Evaluations find Corps' systems good to go for Jan. 1

Evaluations find Corps' systems good to go for Jan. 1

As buyers, 'we have to be prudent,' the Marine Corps' Debra M. Filippi says.

By Bill Murray

GCN Staff

The Marine Corps has done nine operational evaluations for year 2000 readiness and has found no problems that would lead to computer systems failures, said the service's deputy chief information officer.

'We had software failures, such as computers that didn't roll over,' but they didn't affect operations, said Debra M. Filippi, deputy assistant chief of staff for command, control, communications, computers and intelligence.

Marine Corps officials might conduct a fall-back exercise in the fall after a final operational evaluation is completed, she said.

Filippi also said that despite the shift to PCs running Microsoft Windows NT for many programs, Unix will still be needed.

The service is shifting away from Unix workstations as front-end interfaces, Filippi said. But the Corps will use PCs to access Unix applications through the Internet, she said. 'We can get the power of Unix on the other end.'

A majority of Unix systems used within the service 'come to us from systems we pull from joint communications or the Navy,' she said. 'Nothing is pure or absolute.' Some observers have thought the Marines were just buying PCs and PC servers exclusively because the service is porting the Global Command and Control System from a Unix environment to Windows through its command and control PC initiative.

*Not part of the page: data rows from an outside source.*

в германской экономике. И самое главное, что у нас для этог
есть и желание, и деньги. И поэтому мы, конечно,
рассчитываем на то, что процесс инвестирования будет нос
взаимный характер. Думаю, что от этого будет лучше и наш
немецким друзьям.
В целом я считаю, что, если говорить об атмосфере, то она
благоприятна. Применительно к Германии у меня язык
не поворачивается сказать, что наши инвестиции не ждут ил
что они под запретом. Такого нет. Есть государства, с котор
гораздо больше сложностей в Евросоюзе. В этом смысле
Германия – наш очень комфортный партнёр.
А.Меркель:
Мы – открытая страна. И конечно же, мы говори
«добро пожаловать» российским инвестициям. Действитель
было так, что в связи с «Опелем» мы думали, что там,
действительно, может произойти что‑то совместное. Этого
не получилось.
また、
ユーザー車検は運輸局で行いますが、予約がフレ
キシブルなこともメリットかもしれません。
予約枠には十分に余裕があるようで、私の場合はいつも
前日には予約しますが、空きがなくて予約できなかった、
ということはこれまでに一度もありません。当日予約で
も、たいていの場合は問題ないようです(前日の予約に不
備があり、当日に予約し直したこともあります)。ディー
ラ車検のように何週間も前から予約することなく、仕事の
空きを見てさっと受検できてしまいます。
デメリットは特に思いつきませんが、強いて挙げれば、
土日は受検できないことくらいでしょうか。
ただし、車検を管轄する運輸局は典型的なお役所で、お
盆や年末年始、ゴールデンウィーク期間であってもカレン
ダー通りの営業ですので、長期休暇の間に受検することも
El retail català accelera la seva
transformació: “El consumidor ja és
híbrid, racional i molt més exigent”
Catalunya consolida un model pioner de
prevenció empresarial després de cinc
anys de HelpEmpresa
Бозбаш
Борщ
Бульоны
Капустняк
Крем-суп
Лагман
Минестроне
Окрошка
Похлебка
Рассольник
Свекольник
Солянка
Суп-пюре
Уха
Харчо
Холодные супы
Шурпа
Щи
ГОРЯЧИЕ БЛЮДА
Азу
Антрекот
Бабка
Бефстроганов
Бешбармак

The Marines were a catalyst in the Defense Information Systems Agency's porting GCCS to PCs, Filippi said.

'This is a reasonable approach,' she said. 'We have to be prudent when we tout ourselves as buyers and buy what the market bears,' which is increasingly PCs that run Windows.

A few good PCs

When asked if the Marines Corps will ever use PCs exclusively, she said, 'not in the near future.' Service officials are studying what makes a true desktop and PC environment, and what kind of processing power people need when within months vendors may be selling computers powered by 1G processors, she said.

Meanwhile, despite a six-month delay caused by defects in almost 400 servers, the service is on track to deploy by year's end Exchange Server 5.5 running under NT Server 4.0 with Outlook as the client for messaging, Filippi said.

In response to criticism about the definitions of regions for the Navy-Marine Corps Intranet (NMCI), Filippi said there's nothing magical about the rationale behind defining some regions geographically while others involve organizations that are geographically dispersed.

There are regions for Hawaii, Japan, and the East and West coasts, but there's also a logistics region, which includes bases in Albany, Ga., and Barstow, Calif., as well as the Marine Corps Systems Command in Quantico, Va., and other parts of the Materiel Command that work closely together, she said.

Corps officials, however, are 'rethinking the regional construction. Does it make sense to have four regions or eight regions?' Filippi said. 'We're looking to industry for more of the capabilities and techniques' to support NMCI than there are under the Marine Corps Enterprise Network, she said.

Buying through the Marine Corps Systems Command and its forthcoming blanket purchasing agreements for PCs and servers'which the service has mandated starting Oct. 1'will allow the service to save money by taking advantage of economies of scale and also to consolidate warranty fees and keep better track of warranty data, Filippi said.

Filippi, who had worked for more than 20 years in the Navy, said the Marine Corps is very different from its parent service. 'They do things differently because they are different,' she said. 'Operation forces are different than ships,' and Filippi said she feels a closer connection with the Corps because it is a smaller service.

Filippi said she finds the 'brutally honest' nature of the Corps refreshing. 'I don't think I've been treated differently' as a civilian female, said Filippi, who will complete her second year with the service next month.